Это были единственные случаи, когда за время отсидки мне удалось хоть как-то помыться, хотя изредка я употреблял часть воды из своего рациона, чтобы сполоснуть руки или смочить лицо.
Мне не разрешали бриться, да и стричь меня никто и не думал. Я космат от рождения, и, не зная ни бритвы, ни ножниц, мои волосы и борода росли безудержно. Скоро волосы уже ниспадали ниже плеч спутанными, мокрыми колтунами, а борода спускалась на грудь.

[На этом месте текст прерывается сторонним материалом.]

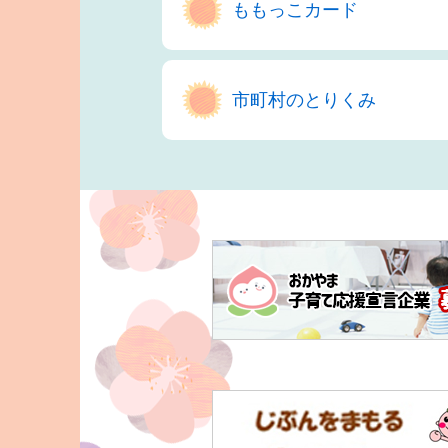
ももっこカード
市町村のとりくみ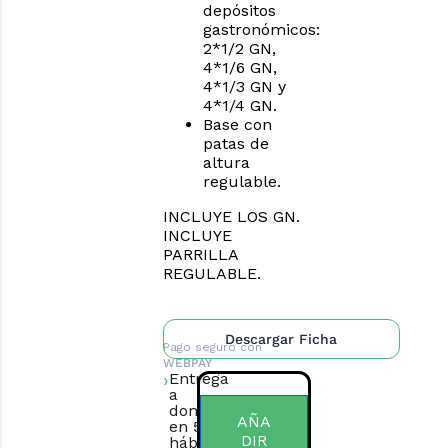
depósitos
gastronómicos:
2*1/2 GN,
4*1/6 GN,
4*1/3 GN y
4*1/4 GN.
Base con
patas de
altura
regulable.
INCLUYE LOS GN.
INCLUYE
PARRILLA
REGULABLE.
Descargar Ficha
Pago seguro con
WEBPAY
Entrega
a
domicilio
AÑA
en 5 días
DIR
hábiles.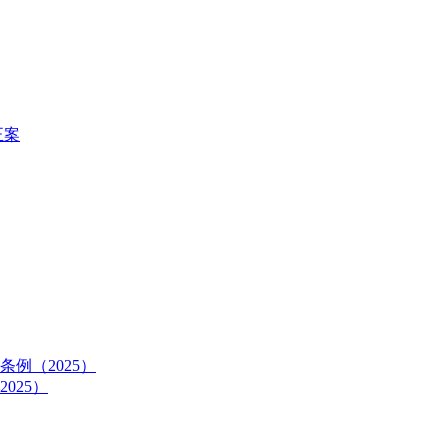
正案
例（2025）
025）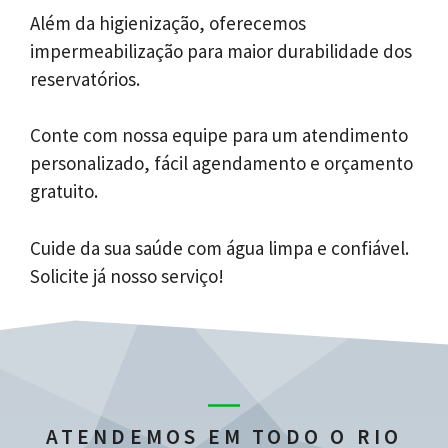
Além da higienização, oferecemos
impermeabilização para maior durabilidade dos
reservatórios.
Conte com nossa equipe para um atendimento
personalizado, fácil agendamento e orçamento
gratuito.
Cuide da sua saúde com água limpa e confiável.
Solicite já nosso serviço!
ATENDEMOS EM TODO O RIO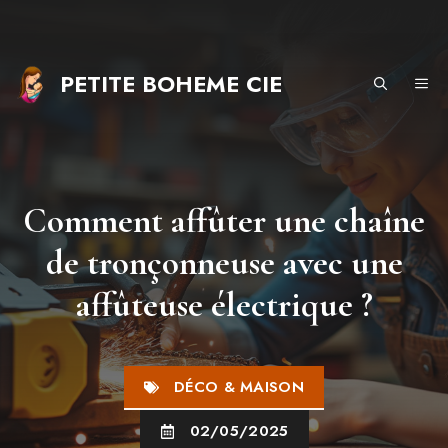
Aller
au
contenu
PETITE BOHEME CIE
ME
Comment affûter une chaîne
de tronçonneuse avec une
affûteuse électrique ?
DÉCO & MAISON
02/05/2025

И волосы, и борода были умащены и надушены экскрементами, потому что избежать соприкосновения с собственными испражнениями было попросту невозможно.
Вши и прочие насекомые, достаточно мелкие, чтобы проникнуть в зловонный застенок, гнездились в моей нательной растительности и пиршествовали моей плотью. Я расчесывал кожу до крови, и ссадины от контакта с вездесущими нечистотами загноились. Мое тело обратилось в сплошной струп, живую чашку Петри для взращивания мириадов видов бактерий. В тесных пределах каменного мешка, утопая во мраке, я утратил чувство равновесия и часто падал при попытках передвигаться, потянуться или проделать простейшие упражнения, обдираясь и ушибаясь о грубые стены или твердый пол и еще более усугубляя свои раны.
При поступлении в Перпиньян я весил 210 фунтов. В однообразной диете не хватало ни питательных веществ, ни калорий, чтобы поддержать меня. Мое тело начало пожирать себя изнутри, поглощая накопленные жировые ткани, чтобы подпитать насосы сердца. Через считаные недели я уже мог обхватить собственный бицепс двумя пальцами.
В своих мучениях я был не одинок. Очень скоро я заключил, что за большинством, если не за всеми стальными дверьми Перпиньянской тюрьмы заточены несчастные узники.
Каменные стены между камерами были слишком толстыми, чтобы заключенные могли переговариваться между собой, но отнюдь не звуконепроницаемы. Невнятные выкрики и проклятья, вопли боли и страдания, сдавленные стенания и плач перекатывались по коридору нескончаемо, иногда внезапно стихая лишь затем, чтобы возобновиться через считаные минуты. Эти звуки, всегда преисполненные отчаяния, проникали сквозь стены моей сырой клетушки, сочились сквозь камень и проступали из пола, будто вздохи и рыдания замурованного банши. Однако порой эти звуки пронизывали ярость и гнев, напоминая отдаленный волчий вой или непокорный скулеж раненого койота.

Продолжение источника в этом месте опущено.